• [ACTIVITY]:
Restate verbatim the span of lines below between the line with "timeless, decorative element for every" and the line with "that decoratively rounds off the motif.", including those two lines, and only that span.

• [GIVEN DATA]:
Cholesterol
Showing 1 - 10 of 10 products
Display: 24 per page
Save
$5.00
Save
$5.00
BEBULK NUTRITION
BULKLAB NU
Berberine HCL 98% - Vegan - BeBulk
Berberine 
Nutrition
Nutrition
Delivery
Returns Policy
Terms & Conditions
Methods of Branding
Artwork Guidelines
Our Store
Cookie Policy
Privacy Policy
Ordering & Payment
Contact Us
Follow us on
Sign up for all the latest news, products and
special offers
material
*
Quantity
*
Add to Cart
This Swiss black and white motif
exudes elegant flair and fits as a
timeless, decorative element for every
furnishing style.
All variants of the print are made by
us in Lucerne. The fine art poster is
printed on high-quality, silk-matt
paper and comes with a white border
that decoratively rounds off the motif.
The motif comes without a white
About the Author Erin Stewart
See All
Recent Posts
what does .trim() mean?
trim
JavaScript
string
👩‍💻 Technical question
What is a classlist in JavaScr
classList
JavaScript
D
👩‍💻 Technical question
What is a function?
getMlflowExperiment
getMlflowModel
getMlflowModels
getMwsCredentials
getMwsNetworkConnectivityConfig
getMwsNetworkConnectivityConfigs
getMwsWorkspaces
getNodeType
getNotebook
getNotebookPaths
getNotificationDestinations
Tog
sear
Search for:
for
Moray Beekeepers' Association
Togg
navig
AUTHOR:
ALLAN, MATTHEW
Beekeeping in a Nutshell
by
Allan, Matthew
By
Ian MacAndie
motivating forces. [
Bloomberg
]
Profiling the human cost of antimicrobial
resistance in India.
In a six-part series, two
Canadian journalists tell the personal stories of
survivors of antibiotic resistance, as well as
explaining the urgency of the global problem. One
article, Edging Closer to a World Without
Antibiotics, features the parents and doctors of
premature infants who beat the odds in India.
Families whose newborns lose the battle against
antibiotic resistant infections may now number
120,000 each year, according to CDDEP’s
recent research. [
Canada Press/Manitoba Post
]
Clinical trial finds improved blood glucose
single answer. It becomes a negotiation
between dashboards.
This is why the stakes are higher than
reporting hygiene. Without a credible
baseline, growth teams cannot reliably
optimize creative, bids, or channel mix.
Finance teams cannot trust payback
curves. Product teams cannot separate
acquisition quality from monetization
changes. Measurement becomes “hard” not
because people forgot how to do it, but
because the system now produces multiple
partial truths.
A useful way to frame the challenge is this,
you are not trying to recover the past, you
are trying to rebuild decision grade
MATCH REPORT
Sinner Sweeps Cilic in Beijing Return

• [TASK RESULT]:
timeless, decorative element for every
furnishing style.
All variants of the print are made by
us in Lucerne. The fine art poster is
printed on high-quality, silk-matt
paper and comes with a white border
that decoratively rounds off the motif.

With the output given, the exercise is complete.